Zelensky juga saat itu menegaskan mustahil untuk berunding dengan Putin yang disebutnya sebagai “orang sakit”.
Berbagai pihak pun menyambut baik komunikasi yang dilakukan Tiongkok dan Ukraina tersebut.
Uni Eropa menyebut langkah ini adalah langkah pertama yang penting untuk sebuah perdamaian yang dilakukan Tiongkok sebagai anggota tetap Dewan Keamanan (DK) PBB.
Pada Maret lalu, Xi Jinping lebih dahulu mengunjungi Moskow untuk membahas kemungkinan perundingan damai Rusia-Ukraina dengan Putin. Lawatan itu pun diberi tajuk sebagai sebuah “kunjungan untuk perdamaian”.
Putin pun mengatakan bahwa dirinya menaruh harapan yang tinggi atas pertemuannya dengan Xi Jinping tersebut.
Lantas, mengapa Tiongkok terlihat sangat aktif untuk menjadi mediator perundingan dan negosiasi antara Rusia dan Ukraina?
Tiongkok “Si Juru Damai”
Bukan pertama kalinya Tiongkok menjadi mediator perundingan dan negosiasi antar dua negara yang berselisih. Belum lama ini, Tiongkok juga berhasil menginisiasi perundingan dan normalisasi hubungan bilateral Arab Saudi dan Iran.
Tony Fang dalam publikasinya yang berjudul Negotiation: The Chinese Style menjelaskan mengapa Tiongkok sangat aktif dalam menjadi mediator negara-negara yang berselisih.
Tony menjelaskan dalam falsafah hidup orang Tiongkok, mereka mengenal istilah Yin dan Yang, yang berarti merangkul hitam dan putih, dan mencakup kontradiksi, paradoks, dan perubahan.

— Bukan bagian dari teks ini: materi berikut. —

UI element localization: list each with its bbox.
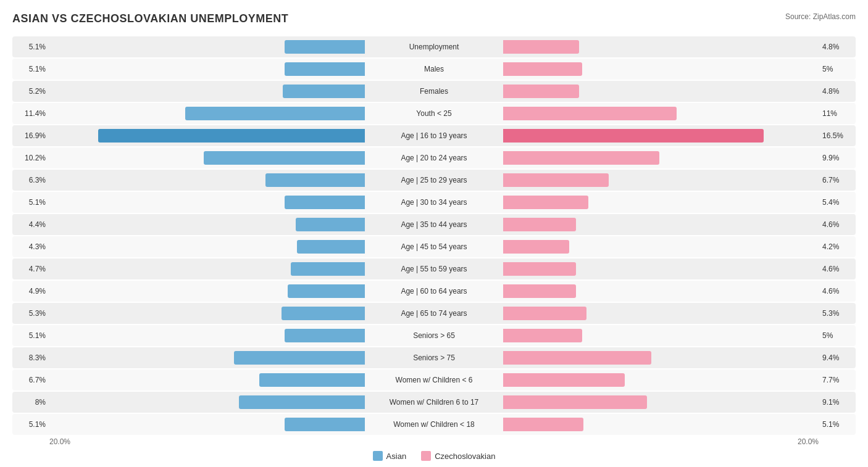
row-label: Males bbox=[366, 65, 502, 73]
legend-asian: Asian bbox=[373, 451, 407, 461]
row-label: Age | 35 to 44 years bbox=[366, 220, 502, 229]
val-czech: 6.7% bbox=[819, 176, 856, 184]
val-asian: 5.1% bbox=[12, 198, 49, 207]
val-czech: 4.2% bbox=[819, 242, 856, 251]
val-czech: 7.7% bbox=[819, 376, 856, 384]
val-czech: 9.4% bbox=[819, 353, 856, 362]
val-czech: 9.1% bbox=[819, 398, 856, 407]
val-czech: 5% bbox=[819, 331, 856, 340]
val-asian: 5.1% bbox=[12, 420, 49, 429]
val-czech: 16.5% bbox=[819, 131, 856, 140]
row-label: Age | 45 to 54 years bbox=[366, 242, 502, 251]
row-label: Age | 20 to 24 years bbox=[366, 154, 502, 162]
legend-asian-box bbox=[373, 451, 383, 461]
val-czech: 5.3% bbox=[819, 309, 856, 318]
val-asian: 4.9% bbox=[12, 287, 49, 295]
val-czech: 5.1% bbox=[819, 420, 856, 429]
chart-row: 4.7%Age | 55 to 59 years4.6% bbox=[12, 258, 856, 279]
val-asian: 11.4% bbox=[12, 109, 49, 118]
legend: Asian Czechoslovakian bbox=[12, 451, 856, 461]
val-asian: 6.7% bbox=[12, 376, 49, 384]
val-czech: 4.6% bbox=[819, 265, 856, 273]
row-label: Females bbox=[366, 87, 502, 96]
chart-container: Asian vs Czechoslovakian Unemployment So… bbox=[0, 0, 868, 467]
val-czech: 9.9% bbox=[819, 154, 856, 162]
chart-row: 6.7%Women w/ Children < 67.7% bbox=[12, 370, 856, 391]
legend-asian-label: Asian bbox=[386, 452, 407, 461]
row-label: Women w/ Children 6 to 17 bbox=[366, 398, 502, 407]
val-asian: 5.1% bbox=[12, 65, 49, 73]
legend-czech-label: Czechoslovakian bbox=[435, 452, 495, 461]
row-label: Age | 30 to 34 years bbox=[366, 198, 502, 207]
axis-left: 20.0% bbox=[49, 437, 70, 446]
chart-row: 5.1%Women w/ Children < 185.1% bbox=[12, 414, 856, 435]
chart-row: 5.1%Unemployment4.8% bbox=[12, 36, 856, 57]
chart-row: 6.3%Age | 25 to 29 years6.7% bbox=[12, 170, 856, 191]
chart-title: Asian vs Czechoslovakian Unemployment bbox=[12, 12, 288, 25]
val-czech: 5% bbox=[819, 65, 856, 73]
chart-row: 16.9%Age | 16 to 19 years16.5% bbox=[12, 125, 856, 146]
chart-row: 5.1%Males5% bbox=[12, 59, 856, 80]
val-asian: 10.2% bbox=[12, 154, 49, 162]
row-label: Women w/ Children < 6 bbox=[366, 376, 502, 384]
row-label: Youth < 25 bbox=[366, 109, 502, 118]
chart-row: 8%Women w/ Children 6 to 179.1% bbox=[12, 392, 856, 413]
val-czech: 4.8% bbox=[819, 87, 856, 96]
legend-czech-box bbox=[421, 451, 431, 461]
val-asian: 8% bbox=[12, 398, 49, 407]
chart-row: 11.4%Youth < 2511% bbox=[12, 103, 856, 124]
row-label: Age | 65 to 74 years bbox=[366, 309, 502, 318]
val-czech: 4.6% bbox=[819, 287, 856, 295]
chart-row: 4.9%Age | 60 to 64 years4.6% bbox=[12, 281, 856, 302]
val-asian: 8.3% bbox=[12, 353, 49, 362]
chart-row: 4.4%Age | 35 to 44 years4.6% bbox=[12, 214, 856, 235]
val-asian: 6.3% bbox=[12, 176, 49, 184]
chart-row: 5.1%Seniors > 655% bbox=[12, 325, 856, 346]
row-label: Seniors > 65 bbox=[366, 331, 502, 340]
row-label: Seniors > 75 bbox=[366, 353, 502, 362]
val-czech: 5.4% bbox=[819, 198, 856, 207]
val-asian: 4.3% bbox=[12, 242, 49, 251]
val-czech: 4.8% bbox=[819, 43, 856, 51]
row-label: Women w/ Children < 18 bbox=[366, 420, 502, 429]
val-asian: 5.1% bbox=[12, 331, 49, 340]
chart-source: Source: ZipAtlas.com bbox=[785, 12, 856, 21]
val-asian: 16.9% bbox=[12, 131, 49, 140]
row-label: Age | 16 to 19 years bbox=[366, 131, 502, 140]
row-label: Age | 60 to 64 years bbox=[366, 287, 502, 295]
chart-row: 8.3%Seniors > 759.4% bbox=[12, 347, 856, 368]
val-asian: 5.1% bbox=[12, 43, 49, 51]
axis-right: 20.0% bbox=[798, 437, 819, 446]
chart-body: 5.1%Unemployment4.8%5.1%Males5%5.2%Femal… bbox=[12, 36, 856, 435]
row-label: Age | 55 to 59 years bbox=[366, 265, 502, 273]
chart-row: 5.3%Age | 65 to 74 years5.3% bbox=[12, 303, 856, 324]
val-asian: 5.3% bbox=[12, 309, 49, 318]
val-asian: 4.7% bbox=[12, 265, 49, 273]
val-asian: 4.4% bbox=[12, 220, 49, 229]
chart-row: 4.3%Age | 45 to 54 years4.2% bbox=[12, 236, 856, 257]
bottom-axis: 20.0% 20.0% bbox=[12, 437, 856, 446]
row-label: Unemployment bbox=[366, 43, 502, 51]
val-czech: 4.6% bbox=[819, 220, 856, 229]
chart-row: 5.2%Females4.8% bbox=[12, 81, 856, 102]
chart-header: Asian vs Czechoslovakian Unemployment So… bbox=[12, 12, 856, 25]
chart-row: 5.1%Age | 30 to 34 years5.4% bbox=[12, 192, 856, 213]
val-czech: 11% bbox=[819, 109, 856, 118]
legend-czech: Czechoslovakian bbox=[421, 451, 495, 461]
val-asian: 5.2% bbox=[12, 87, 49, 96]
chart-row: 10.2%Age | 20 to 24 years9.9% bbox=[12, 147, 856, 168]
row-label: Age | 25 to 29 years bbox=[366, 176, 502, 184]
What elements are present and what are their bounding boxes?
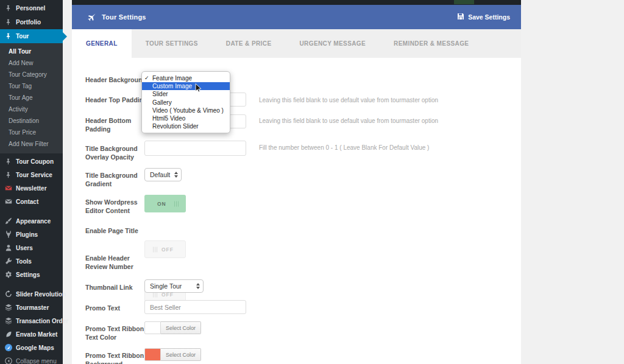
mail-icon: [4, 184, 12, 192]
save-settings-button[interactable]: Save Settings: [457, 13, 510, 21]
dropdown-option-custom-image[interactable]: Custom Image: [142, 82, 230, 90]
sidebar-subitem-tour-age[interactable]: Tour Age: [0, 92, 63, 103]
wrench-icon: [4, 257, 12, 265]
sidebar-item-plugins[interactable]: Plugins: [0, 228, 63, 241]
plug-icon: [4, 231, 12, 238]
header-background-label: Header Background: [85, 76, 147, 85]
ribbon-text-color-button[interactable]: Select Color: [161, 321, 201, 334]
sidebar-item-google-maps[interactable]: Google Maps: [0, 341, 63, 354]
enable-page-title-toggle[interactable]: OFF: [144, 240, 186, 258]
header-background-dropdown: Feature ImageCustom ImageSliderGalleryVi…: [141, 71, 230, 133]
show-wp-editor-label: Show Wordpress Editor Content: [85, 198, 147, 215]
sidebar-item-label: Collapse menu: [16, 358, 57, 364]
ribbon-background-label: Promo Text Ribbon Background: [85, 352, 147, 364]
select-arrows-icon: [174, 172, 178, 178]
top-dark-strip: [72, 0, 521, 5]
sidebar-subitem-tour-category[interactable]: Tour Category: [0, 69, 63, 80]
content-panel: Tour Settings Save Settings GENERAL TOUR…: [72, 0, 521, 364]
tour-submenu: All TourAdd NewTour CategoryTour TagTour…: [0, 43, 63, 153]
user-icon: [4, 244, 12, 251]
dropdown-option-slider[interactable]: Slider: [142, 90, 230, 98]
ribbon-text-color-swatch[interactable]: [144, 321, 161, 334]
sidebar-item-slider-revolution[interactable]: Slider Revolution: [0, 287, 63, 301]
sidebar-subitem-destination[interactable]: Destination: [0, 115, 63, 127]
sidebar-item-users[interactable]: Users: [0, 241, 63, 254]
sidebar-item-contact[interactable]: Contact: [0, 195, 63, 208]
header-top-padding-label: Header Top Padding: [85, 96, 147, 105]
pushpin-icon: [4, 158, 12, 165]
toggle-grip-icon: [153, 247, 158, 252]
sidebar-subitem-tour-tag[interactable]: Tour Tag: [0, 80, 63, 92]
refresh-icon: [4, 290, 12, 298]
title-bg-overlay-opacity-hint: Fill the number between 0 - 1 ( Leave Bl…: [259, 144, 429, 151]
airplane-icon: [88, 13, 96, 21]
general-settings-form: Header Background Header Top Padding Lea…: [72, 58, 521, 364]
sidebar-item-newsletter[interactable]: Newsletter: [0, 181, 63, 195]
sidebar-item-tourmaster[interactable]: Tourmaster: [0, 301, 63, 314]
sidebar-item-label: Envato Market: [16, 331, 57, 338]
save-settings-label: Save Settings: [468, 13, 510, 21]
title-bg-gradient-value: Default: [150, 171, 170, 178]
sidebar-item-label: Slider Revolution: [16, 291, 66, 298]
sidebar-item-tools[interactable]: Tools: [0, 254, 63, 268]
tab-tour-settings[interactable]: TOUR SETTINGS: [132, 29, 212, 58]
sidebar-subitem-all-tour[interactable]: All Tour: [0, 46, 63, 57]
thumbnail-link-select[interactable]: Single Tour: [144, 279, 204, 293]
sidebar-subitem-tour-price[interactable]: Tour Price: [0, 127, 63, 138]
dropdown-option-html5-video[interactable]: Html5 Video: [142, 114, 230, 122]
sidebar-item-label: Tour Coupon: [16, 158, 54, 165]
collapse-icon: [4, 357, 12, 364]
dropdown-option-feature-image[interactable]: Feature Image: [142, 74, 230, 82]
ribbon-text-color-label: Promo Text Ribbon Text Color: [85, 325, 147, 342]
sidebar-item-label: Tour: [16, 33, 29, 40]
mail-icon: [4, 198, 12, 205]
pushpin-icon: [4, 5, 12, 12]
dropdown-option-video-youtube-vimeo[interactable]: Video ( Youtube & Vimeo ): [142, 107, 230, 114]
tour-settings-header: Tour Settings Save Settings: [72, 5, 521, 29]
tab-reminder-message[interactable]: REMINDER & MESSAGE: [380, 29, 483, 58]
sidebar-item-transaction-order[interactable]: Transaction Order: [0, 314, 63, 327]
sidebar-item-tour[interactable]: Tour: [0, 29, 63, 43]
sidebar-item-label: Personnel: [16, 5, 45, 12]
tab-urgency-message[interactable]: URGENCY MESSAGE: [285, 29, 380, 58]
title-bg-gradient-select[interactable]: Default: [144, 168, 182, 181]
sidebar-subitem-add-new-filter[interactable]: Add New Filter: [0, 138, 63, 150]
toggle-grip-icon: [174, 201, 179, 206]
page-title: Tour Settings: [102, 13, 146, 21]
sidebar-item-label: Transaction Order: [16, 318, 68, 324]
ribbon-background-button[interactable]: Select Color: [161, 348, 201, 361]
sidebar-item-label: Tourmaster: [16, 304, 49, 311]
sidebar-item-label: Tour Service: [16, 172, 52, 178]
sidebar-subitem-activity[interactable]: Activity: [0, 103, 63, 115]
sidebar-item-appearance[interactable]: Appearance: [0, 214, 63, 228]
tab-date-price[interactable]: DATE & PRICE: [212, 29, 286, 58]
sidebar-item-collapse-menu[interactable]: Collapse menu: [0, 354, 63, 364]
enable-page-title-label: Enable Page Title: [85, 227, 147, 236]
sidebar-item-label: Settings: [16, 271, 40, 278]
ribbon-background-swatch[interactable]: [144, 348, 161, 361]
sidebar-item-label: Portfolio: [16, 19, 41, 26]
dropdown-option-revolution-slider[interactable]: Revolution Slider: [142, 122, 230, 130]
top-strip-accent: [454, 0, 474, 4]
sidebar-item-personnel[interactable]: Personnel: [0, 1, 63, 15]
sidebar-subitem-add-new[interactable]: Add New: [0, 57, 63, 69]
sidebar-item-portfolio[interactable]: Portfolio: [0, 15, 63, 29]
toggle-state-label: ON: [157, 201, 166, 207]
sidebar-item-label: Users: [16, 245, 33, 251]
enable-header-review-label: Enable Header Review Number: [85, 254, 147, 271]
map-icon: [4, 344, 12, 351]
sidebar-item-tour-coupon[interactable]: Tour Coupon: [0, 155, 63, 168]
dropdown-option-gallery[interactable]: Gallery: [142, 99, 230, 107]
sidebar-item-envato-market[interactable]: Envato Market: [0, 327, 63, 341]
title-bg-overlay-opacity-input[interactable]: [144, 141, 246, 156]
sidebar-item-label: Newsletter: [16, 185, 47, 192]
tab-general[interactable]: GENERAL: [72, 29, 132, 58]
pushpin-icon: [4, 19, 12, 26]
sidebar-item-label: Plugins: [16, 231, 38, 238]
show-wp-editor-toggle[interactable]: ON: [144, 195, 186, 212]
sidebar-item-label: Tools: [16, 258, 32, 265]
promo-text-input[interactable]: [144, 300, 246, 314]
sidebar-item-settings[interactable]: Settings: [0, 268, 63, 281]
pushpin-icon: [4, 33, 12, 40]
sidebar-item-tour-service[interactable]: Tour Service: [0, 168, 63, 181]
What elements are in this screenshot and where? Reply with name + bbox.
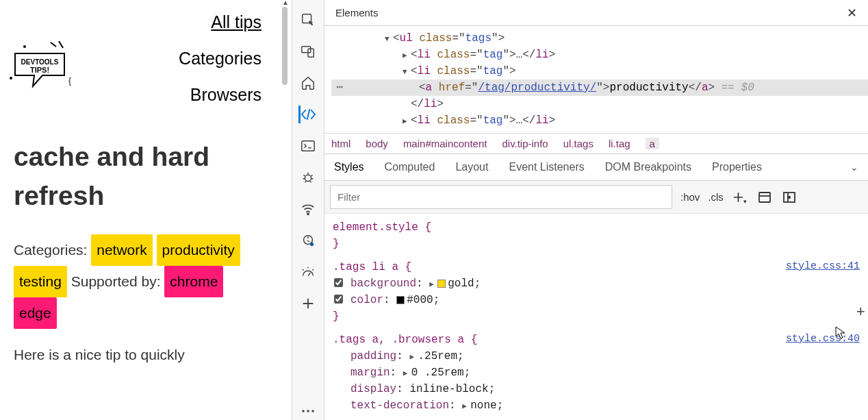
devtools-icon-strip: i xyxy=(292,0,324,420)
subtab-events[interactable]: Event Listeners xyxy=(509,161,584,173)
source-link[interactable]: style.css:41 xyxy=(786,259,860,275)
source-link[interactable]: style.css:40 xyxy=(786,332,860,347)
svg-rect-11 xyxy=(302,141,314,151)
device-icon[interactable] xyxy=(299,42,317,60)
site-logo: DEVTOOLS TIPS! {} xyxy=(10,41,71,96)
element-style-block[interactable]: element.style { } xyxy=(333,219,860,252)
add-tool-icon[interactable] xyxy=(299,295,317,312)
lighthouse-icon[interactable]: i xyxy=(299,232,317,249)
network-icon[interactable] xyxy=(299,200,317,218)
svg-text:DEVTOOLS: DEVTOOLS xyxy=(21,58,59,66)
styles-filter-bar: :hov .cls ▾ xyxy=(324,181,868,214)
ellipsis-icon[interactable]: ⋯ xyxy=(331,79,348,96)
svg-rect-20 xyxy=(759,193,770,202)
breadcrumb: html body main#maincontent div.tip-info … xyxy=(324,133,868,154)
page-title: cache and hard refresh xyxy=(14,138,278,215)
subtab-styles[interactable]: Styles xyxy=(334,161,364,173)
svg-rect-9 xyxy=(302,47,311,53)
svg-point-7 xyxy=(10,77,12,79)
svg-text:i: i xyxy=(311,243,312,246)
tag-productivity[interactable]: productivity xyxy=(157,234,240,266)
performance-icon[interactable] xyxy=(299,263,317,281)
categories-label: Categories: xyxy=(14,242,87,258)
css-rule[interactable]: style.css:41 .tags li a { background: ▶g… xyxy=(333,259,860,325)
svg-point-3 xyxy=(23,45,26,48)
debugger-icon[interactable] xyxy=(299,169,317,186)
crumb-main[interactable]: main#maincontent xyxy=(403,138,487,149)
svg-point-18 xyxy=(307,410,309,412)
nav-all-tips[interactable]: All tips xyxy=(14,14,261,31)
dom-tree[interactable]: ▼<ul class="tags"> ▶<li class="tag">…</l… xyxy=(324,26,868,133)
cls-toggle[interactable]: .cls xyxy=(708,191,724,203)
styles-subtabs: Styles Computed Layout Event Listeners D… xyxy=(324,154,868,181)
crumb-html[interactable]: html xyxy=(331,138,350,149)
devtools-tabbar: Elements ✕ xyxy=(324,0,868,26)
home-icon[interactable] xyxy=(299,74,317,92)
supported-label: Supported by: xyxy=(71,273,161,289)
subtab-dombp[interactable]: DOM Breakpoints xyxy=(605,161,691,173)
subtab-computed[interactable]: Computed xyxy=(385,161,435,173)
subtab-props[interactable]: Properties xyxy=(712,161,762,173)
elements-icon[interactable] xyxy=(298,106,316,123)
svg-line-4 xyxy=(51,42,56,47)
add-declaration-icon[interactable]: + xyxy=(856,301,865,324)
browser-chrome[interactable]: chrome xyxy=(164,266,223,297)
svg-line-5 xyxy=(59,41,63,48)
devtools-panel: Elements ✕ ▼<ul class="tags"> ▶<li class… xyxy=(324,0,868,420)
tag-network[interactable]: network xyxy=(91,234,153,266)
css-rule[interactable]: style.css:40 .tags a, .browsers a { padd… xyxy=(333,332,860,414)
article-body: Here is a nice tip to quickly xyxy=(14,347,278,363)
tab-elements[interactable]: Elements xyxy=(333,1,381,24)
crumb-li[interactable]: li.tag xyxy=(609,138,630,149)
site-scrollbar[interactable]: ▲ xyxy=(282,0,289,420)
more-icon[interactable] xyxy=(299,402,317,420)
crumb-div[interactable]: div.tip-info xyxy=(502,138,548,149)
website-panel: All tips Categories Browsers DEVTOOLS TI… xyxy=(0,0,292,420)
svg-point-19 xyxy=(311,410,314,412)
svg-point-13 xyxy=(307,213,309,214)
decl-toggle[interactable] xyxy=(334,295,343,304)
sidebar-toggle-icon[interactable] xyxy=(781,189,797,206)
crumb-ul[interactable]: ul.tags xyxy=(563,138,593,149)
inspect-icon[interactable] xyxy=(299,11,317,29)
subtab-layout[interactable]: Layout xyxy=(455,161,488,173)
color-swatch-icon[interactable] xyxy=(437,280,446,288)
color-swatch-icon[interactable] xyxy=(396,296,405,304)
decl-toggle[interactable] xyxy=(334,278,343,287)
close-devtools-button[interactable]: ✕ xyxy=(844,3,860,23)
meta: Categories: network productivity testing… xyxy=(14,234,278,329)
chevron-down-icon[interactable]: ⌄ xyxy=(850,162,858,173)
browser-edge[interactable]: edge xyxy=(14,297,57,329)
svg-text:{}: {} xyxy=(68,76,71,86)
crumb-body[interactable]: body xyxy=(366,138,388,149)
hov-toggle[interactable]: :hov xyxy=(680,191,700,203)
svg-text:TIPS!: TIPS! xyxy=(30,66,49,74)
scroll-thumb[interactable] xyxy=(282,7,288,85)
styles-pane[interactable]: element.style { } style.css:41 .tags li … xyxy=(324,214,868,420)
tag-testing[interactable]: testing xyxy=(14,266,67,297)
crumb-a[interactable]: a xyxy=(646,138,659,149)
scroll-up-icon[interactable]: ▲ xyxy=(282,0,289,6)
computed-panel-icon[interactable] xyxy=(756,189,773,206)
styles-filter-input[interactable] xyxy=(330,185,672,209)
console-icon[interactable] xyxy=(299,137,317,155)
svg-point-17 xyxy=(302,410,305,412)
svg-point-12 xyxy=(305,175,311,181)
new-rule-icon[interactable]: ▾ xyxy=(732,189,748,206)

Tony menambahkan, Yin dan Yang akan saling melengkapi jika kehidupan diciptakan, dipertahankan, dan dikembangkan secara harmonis.
Boleh jadi, ini yang kemudian menjelaskan motif Tiongkok untuk menjadi mediator dalam perundingan. Tiongkok boleh jadi memandang kehidupan akan harmonis jika dua pihak yang berbeda saling bersatu dan saling melengkapi.
Dalam studi perdamaian hubungan internasional juga dikenal strategi intermediasi. Jerry Indrawan dalam bukunya Studi Strategis Dan Keamanan menjelaskan intermediasi adalah pendekatan nonpartisan dan nonkekerasan untuk menyelesaikan konflik, di mana pihak-pihak berselisih diminta menggunakan mekanisme global atau regional untuk menyelesaikan konflik.
Berkaca dari penjelasan tersebut, Tiongkok tampaknya memakai strategi intermediasi tersebut untuk menyelesaikan konflik antara Rusia dan Ukraina. Termasuk di peran konstruktif terbarunya dalam normalisasi hubungan Iran-Arab Saudi.
Tiongkok tampak berusaha mendekati Rusia dan Ukraina dengan cara-cara diplomatis tanpa motif kepentingan apapun untuk meminta kedua negara meredam dan menyelesaikan konflik.
Dengan strategi intermediasi dan falsafah Yin dan Yang, Tiongkok berusaha merangkul dua negara yang merupakan mitra strategis mereka di Eropa untuk mau maju ke meja perundingan dan mencegah terjadinya konflik yang lebih buruk lagi.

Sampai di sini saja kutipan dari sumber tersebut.